La vieja idea de Aristóteles de que somos potencia de un acto futuro, un acto que puede contener en sí infinitas actualizaciones, se manifiesta en esa tejne, es decir en la técnica del actor. Entonces: el universo empírico del actor, que es su fuente de trabajo, ese complejo de pasos, risas, besos, llantos, gritos; es el material fundante del teatro. No tengamos dudas sobre esto.
Ahora bien: ¿alcanza con esto para que el suceso dramático se produzca?
Si y no. Si, si esa misma actriz puede ir tejiendo en los distintos caminos al que la llevan sus improvisaciones, si puede ir desentrañando zonas, tomando decisiones sobre un camino rector. Un camino que, digámoslo sinceramente, en estos tiempos tendrá que contener oscuridades, ambigüedades, nada de formas explicitas.
Un camino en donde el espectador deberá sentir que está ante un acontecimiento único. Puede la actriz, para estos fines, contar con un director, quien también tendrá algo para decir sobre el tema. Quien aportará su saber, es decir el trabajo sobre el tempo en lo dramático, sobre lo simbólico, sobre la luz y el sonido, sobre el trazo de las acciones.
Pero también puede ser que no alcance todo esto para producir el hecho dramático. Puede que ambos, director y actriz, se confundan con todas las posibilidades del material, que esas mismas imágenes, movimientos, terminen pronto, es decir, que se vacíen de un contenido primero, formando un esquema sin sentido, aburrido y sin dirección.
Y es aquí, donde la trama, la historia, el cuento se hace necesario.
Y es aquí, donde aparece la figura del dramaturgo como elemento también fundante del acontecer teatral.
En un ambiente donde hay por lo menos tres voluntades creativas, actor, director y dramaturgo, por no mencionar todo lo que se puede llevar a cabo desde el sonido, o en la luz, o en la escenografía; en estas tres voluntades, entonces, hace falta que cada una de ellas delimite su especificidad.
¿Por qué esto? Pues para entender que en estas disciplinas se haya un elemento de singularidad inherente a cada una de ellas. En lo que comprende a la dramaturgia, siempre habrá la necesidad de un tejido de sentido, la necesidad de una historia, sea monologada, dialogada, o solamente dirigida por acciones.
Sin hablar del universo poético al que podemos acceder en cuanto al conocimiento del dramaturgo, ese universo también singular, formado por una cantidad de palabras y no otras, por el particular encadenamiento de acontecimientos y por esa producción de imágenes que hacen que el escritor de teatro sea alguien que está parado sobre la literatura, pero también sobre ese devenir empírico cuya regla principal es la acción de sus personajes.

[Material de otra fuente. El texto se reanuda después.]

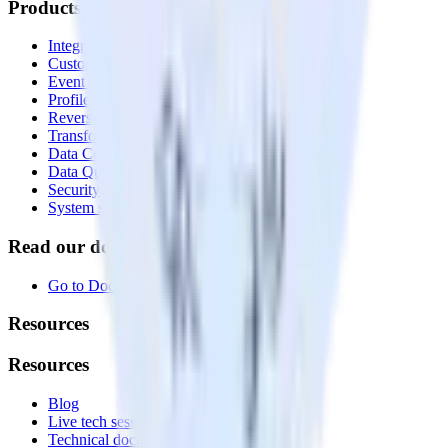
Products
Integrations library
Customer Data Platform
Event Stream
Profiles
Reverse ETL
Transformations
Data Compliance Toolkit
Data Quality Toolkit
Security
System status
Read our documentation
Go to Docs
Resources
Resources
Blog
Live tech sessions
Technical documentation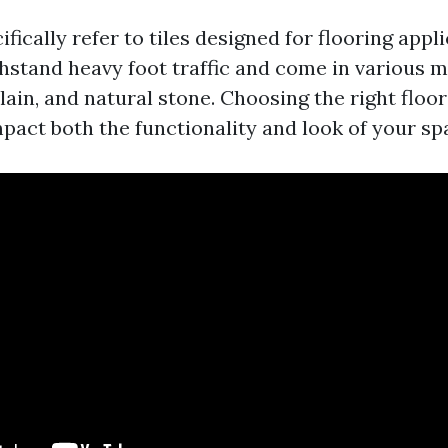
cifically refer to tiles designed for flooring appl
thstand heavy foot traffic and come in various m
ain, and natural stone. Choosing the right floor
mpact both the functionality and look of your sp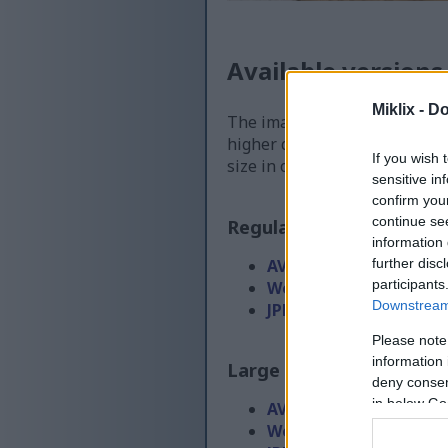
Available versions
Miklix -
Do
The image files available for
higher quality - than the ima
If you wish 
size in order to reduce band
sensitive in
confirm you
continue se
Regular size
(1,536 x 1,0
information 
further disc
AVIF
(49 KB)
participants
WebP
(131 KB)
Downstream 
JPEG
(316 KB)
Please note
information 
Large size
(3,072 x 2,048
deny consent
in below Go
AVIF
(101 KB)
WebP
(300 KB)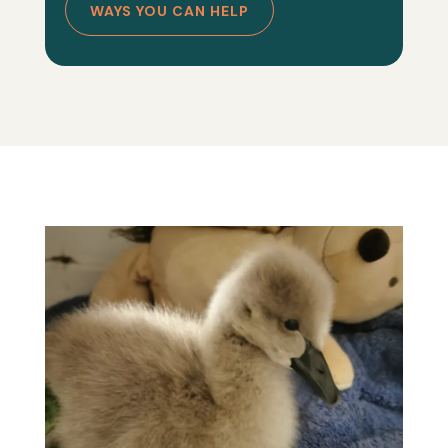
WAYS YOU CAN HELP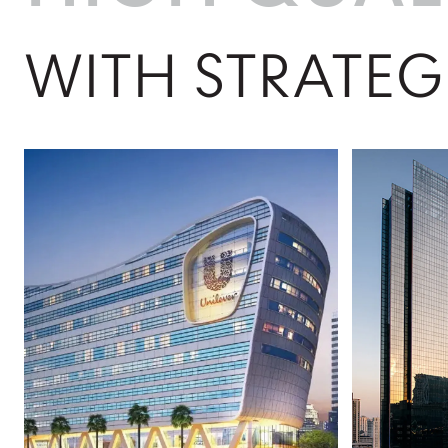
WITH STRATEG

La areté griega hace mención a la excelencia. A mi me gustaría tomar la idea de excelencia para desde allí promover un teatro en donde la mejor perfomance, tanto actoral, como dramatúrgica, o desde los aspectos que comprenden la dirección de un espectáculo, sean la necesidad primera. Solo cuando se lleguen a entender cada una de estas especificidades en las disciplinas, podremos trabajar en conjunto.
Respetando entonces, una dramaturgia del actor que muchas veces es sofocada desde la dirección, el texto escrito al que muchas veces se acude como mero disparador, o todo aquello que comprende la dirección y que la mayoría de las veces no es entendido ni aprobado por el autor de teatro.

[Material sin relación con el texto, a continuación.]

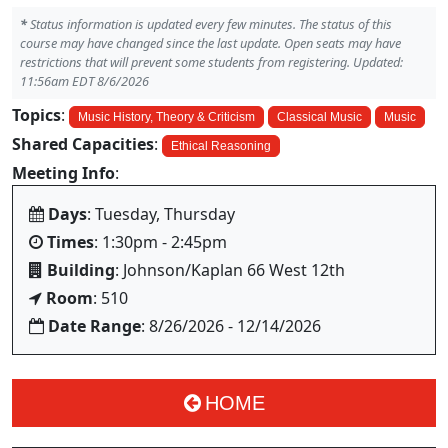
*
Status information is updated every few minutes. The status of this
course may have changed since the last update. Open seats may have
restrictions that will prevent some students from registering. Updated:
11:56am EDT 8/6/2026
Topics
:
Music History, Theory & Criticism
Classical Music
Music
Shared Capacities
:
Ethical Reasoning
Meeting Info
:
Days
: Tuesday, Thursday
Times
: 1:30pm - 2:45pm
Building
: Johnson/Kaplan 66 West 12th
Room
: 510
Date Range
: 8/26/2026 - 12/14/2026
HOME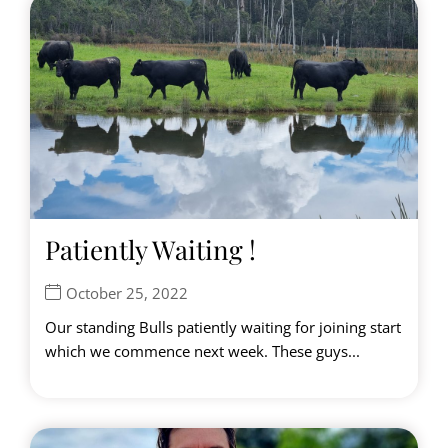
Patiently Waiting !
October 25, 2022
Our standing Bulls patiently waiting for joining start
which we commence next week. These guys...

Y desde esta excelencia me gustaría proyectarme hacia la búsqueda de aquella sustancia original que hace que las cosas brillen de una manera y no de otra.

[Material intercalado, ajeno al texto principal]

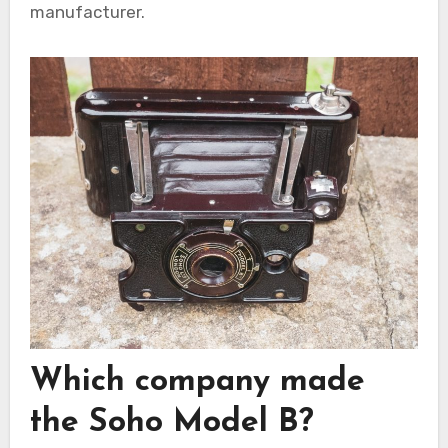
manufacturer.
Which company made
the Soho Model B?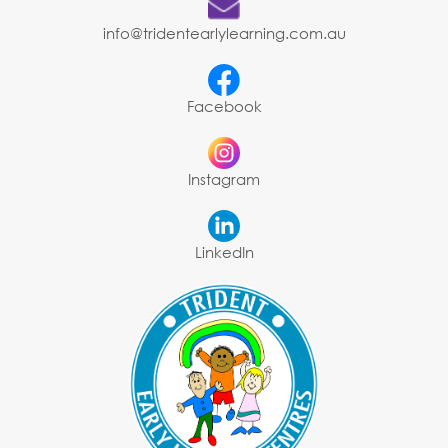
info@tridentearlylearning.com.au
Facebook
Instagram
LinkedIn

Ese actor, y no cualquier actor; ese director con determinada poética y no cualquier director; o ese dramaturgo cuyo universo personal hace de su escritura un acontecimiento único.
En el interior del país siempre se estuvo ante la expectativa de lo que llegaba de Buenos Aires o desde el exterior, hoy es necesidad buscar ese saber en nuestro propio ámbito de trabajo.
Partir de la excelencia en cada una de las disciplinas da como resultado el encuentro de las infinitas posibilidades de construcción de un acontecimiento, que contenga en si, el encuentro de aquellas pulsiones que nacen en esta sociedad, la tejne de cada uno de los artistas y el complejo de nuevos mitos, éticas, problemáticas, que se van gestando día a día.